Open space
Natsios backs funding for surface artery
by Laura A. Siegel
As the Turnpike Authority slashes at the Big Dig's budget, will there be money
left to fund the open-space design on the surface artery? With the reassurances
of newly appointed Big Dig head Andrew Natsios and the formation of a
legislative commission to deal with the problem, it looks like there just
might.
"If we're going to do something that is going to last a long time, we ought to
do it right," Natsios, who is known as a fiscal conservative, told a crowd of
open-space advocates, engineers, city residents, and a host of other concerned
professionals at a Central Artery Environmental Oversight Committee meeting on
May 16. Natsios said the design and maintenance of the surface is a top
priority, and he pledged to spend half his time on the project. "This is in the
category of the Back Bay and Copley Square and other parts of Boston that still
grace the city," he said. "I don't want anyone putting my name in as the moron
who screwed it up."
But Natsios alone won't have final say over the design, ownership, and
maintenance of the area.
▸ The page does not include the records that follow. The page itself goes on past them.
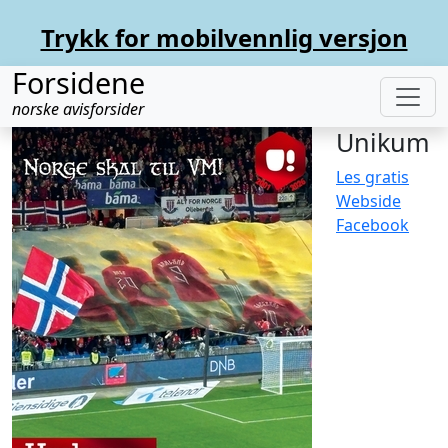
Trykk for mobilvennlig versjon
Forsidene
norske avisforsider
Unikum
Les gratis
Webside
Facebook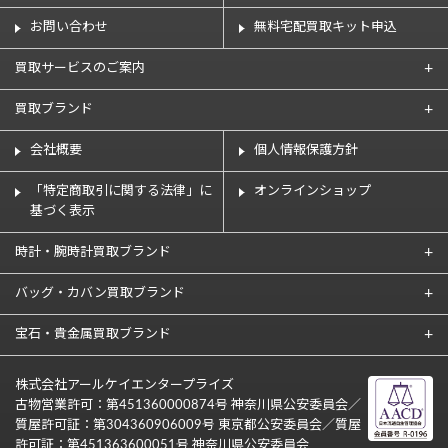
お問い合わせ
無料宅配買取キット申込
買取サービスのご案内
買取ブランド
会社概要
個人情報保護方針
「特定商取引に関する法律」に
オンラインショップ
基づく表示
時計・腕時計買取ブランド
バッグ・カバン買取ブランド
宝石・貴金属買取ブランド
株式会社アールケイエンタープライズ
古物営業許可：第451360000874号 神奈川県公安委員会／
質屋許可証：第304360906009号 東京都公安委員会／質屋
許可証：第451363600051号 神奈川県公安委員会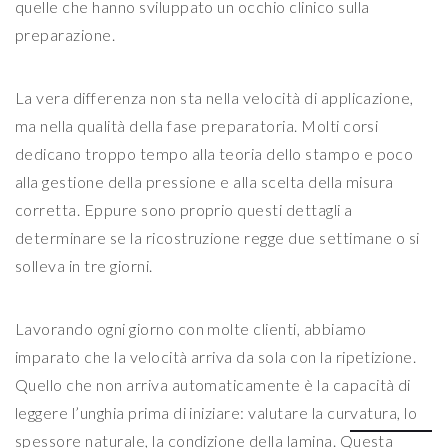
quelle che hanno sviluppato un occhio clinico sulla
preparazione.
La vera differenza non sta nella velocità di applicazione,
ma nella qualità della fase preparatoria. Molti corsi
dedicano troppo tempo alla teoria dello stampo e poco
alla gestione della pressione e alla scelta della misura
corretta. Eppure sono proprio questi dettagli a
determinare se la ricostruzione regge due settimane o si
solleva in tre giorni.
Lavorando ogni giorno con molte clienti, abbiamo
imparato che la velocità arriva da sola con la ripetizione.
Quello che non arriva automaticamente è la capacità di
leggere l’unghia prima di iniziare: valutare la curvatura, lo
spessore naturale, la condizione della lamina. Questa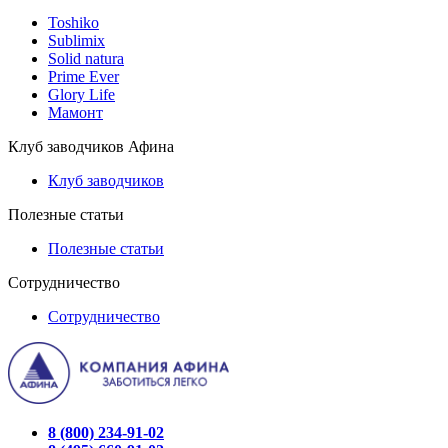
Toshiko
Sublimix
Solid natura
Prime Ever
Glory Life
Мамонт
Клуб заводчиков Афина
Клуб заводчиков
Полезные статьи
Полезные статьи
Сотрудничество
Сотрудничество
8 (800) 234-91-02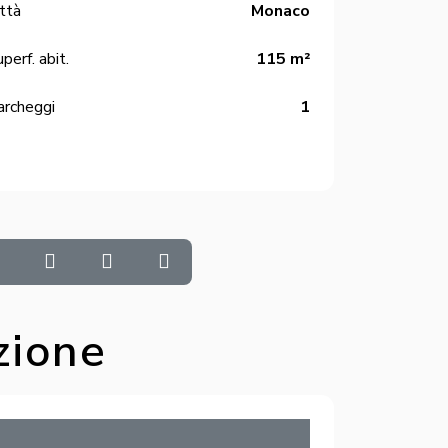
ttà
Monaco
perf. abit.
115 m²
archeggi
1
zione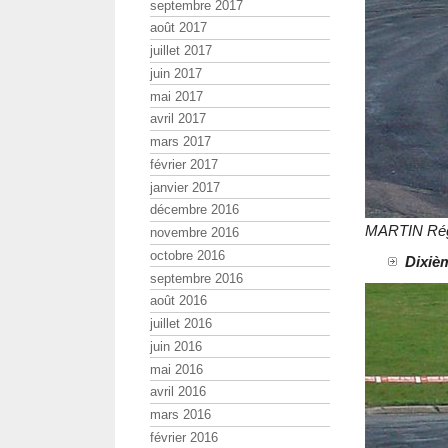
septembre 2017
août 2017
juillet 2017
juin 2017
mai 2017
avril 2017
mars 2017
février 2017
janvier 2017
décembre 2016
MARTIN Rég
novembre 2016
octobre 2016
Dixièm
septembre 2016
août 2016
juillet 2016
juin 2016
mai 2016
avril 2016
mars 2016
février 2016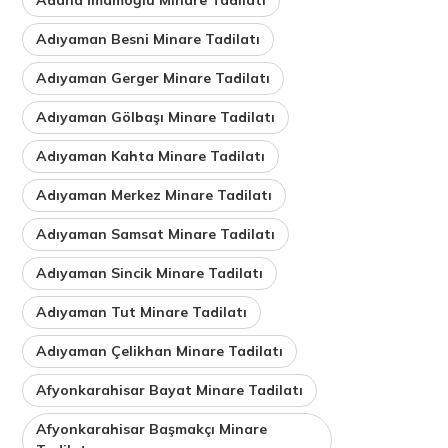
Adıyaman Besni Minare Tadilatı
Adıyaman Gerger Minare Tadilatı
Adıyaman Gölbaşı Minare Tadilatı
Adıyaman Kahta Minare Tadilatı
Adıyaman Merkez Minare Tadilatı
Adıyaman Samsat Minare Tadilatı
Adıyaman Sincik Minare Tadilatı
Adıyaman Tut Minare Tadilatı
Adıyaman Çelikhan Minare Tadilatı
Afyonkarahisar Bayat Minare Tadilatı
Afyonkarahisar Başmakçı Minare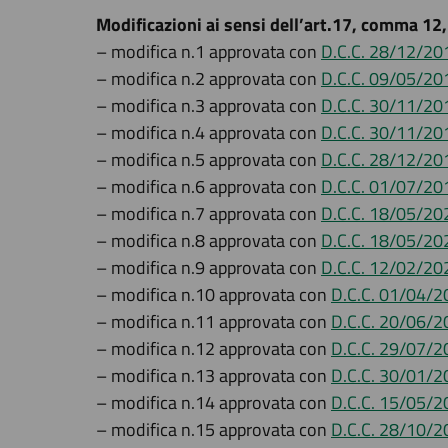
Modificazioni ai sensi dell’art.17, comma 12,
– modifica n.1 approvata con
D.C.C. 28/12/201
– modifica n.2 approvata con
D.C.C. 09/05/201
– modifica n.3 approvata con
D.C.C. 30/11/201
– modifica n.4 approvata con
D.C.C. 30/11/201
– modifica n.5 approvata con
D.C.C. 28/12/201
– modifica n.6 approvata con
D.C.C. 01/07/20
– modifica n.7 approvata con
D.C.C. 18/05/202
– modifica n.8 approvata con
D.C.C. 18/05/202
– modifica n.9 approvata con
D.C.C. 12/02/202
– modifica n.10 approvata con
D.C.C. 01/04/2
– modifica n.11 approvata con
D.C.C. 20/06/2
– modifica n.12 approvata con
D.C.C. 29/07/2
– modifica n.13 approvata con
D.C.C. 30/01/20
– modifica n.14 approvata con
D.C.C. 15/05/2
– modifica n.15 approvata con
D.C.C. 28/10/2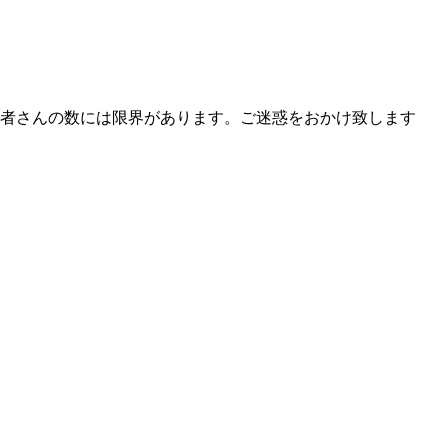
者さんの数には限界があります。ご迷惑をおかけ致します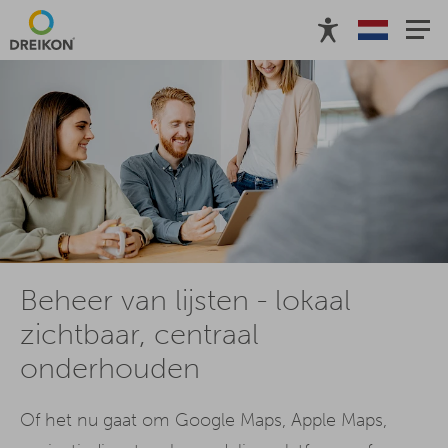
Beheer van lijsten - lokaal
zichtbaar, centraal
onderhouden
Of het nu gaat om Google Maps, Apple Maps,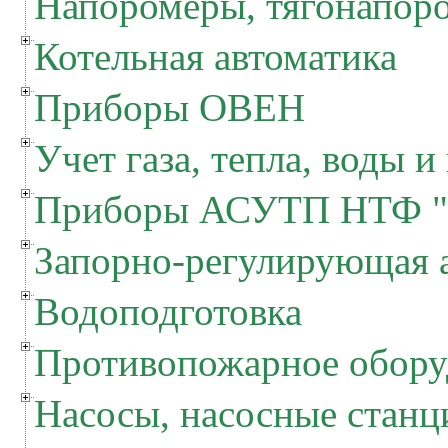
Напоромеры, тягонапор
Котельная автоматика
Приборы ОВЕН
Учет газа, тепла, воды и
Приборы АСУТП НТФ "
Запорно-регулирующая 
Водоподготовка
Противопожарное обору
Насосы, насосные станц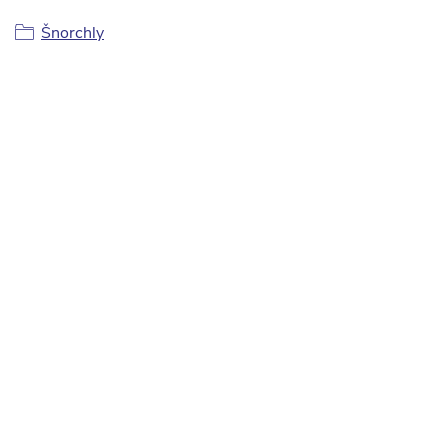
Šnorchly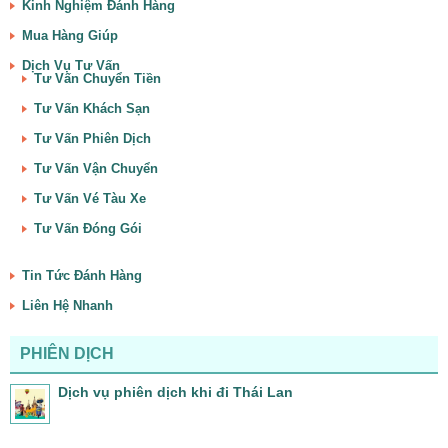
Kinh Nghiệm Đánh Hàng
Mua Hàng Giúp
Dịch Vụ Tư Vấn
Tư Vấn Chuyển Tiền
Tư Vấn Khách Sạn
Tư Vấn Phiên Dịch
Tư Vấn Vận Chuyển
Tư Vấn Vé Tàu Xe
Tư Vấn Đóng Gói
Tin Tức Đánh Hàng
Liên Hệ Nhanh
PHIÊN DỊCH
Dịch vụ phiên dịch khi đi Thái Lan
As he spoke, the legislature was debating -- as part
of the Big Dig bailout plan -- a bill calling for the formation of a commission
that would be responsible for these tasks. On the evening of May 16, the House
and Senate passed the bill; as the Phoenix goes to press, the governor
has yet to sign it. The 12-person commission -- three people each appointed by
the governor, the mayor, the Senate president, and the Speaker of the House,
including the Turnpike Authority chair, the BRA head, and the two
Transportation Committee chairs -- would file a report of its findings and
recommendations by December 31.
The Big Dig budget sets aside $30 million for the design of the surface of
the central section of the corridor alone -- the slash of land through downtown
that most of us think of when we think "Big Dig." But what if an ideal surface
design would cost more? The money for the artery's surface is a tiny percentage
of the cost of the Big Dig, Natsios pointed out later: "We're not going to
compromise the Central Artery over a couple million dollars."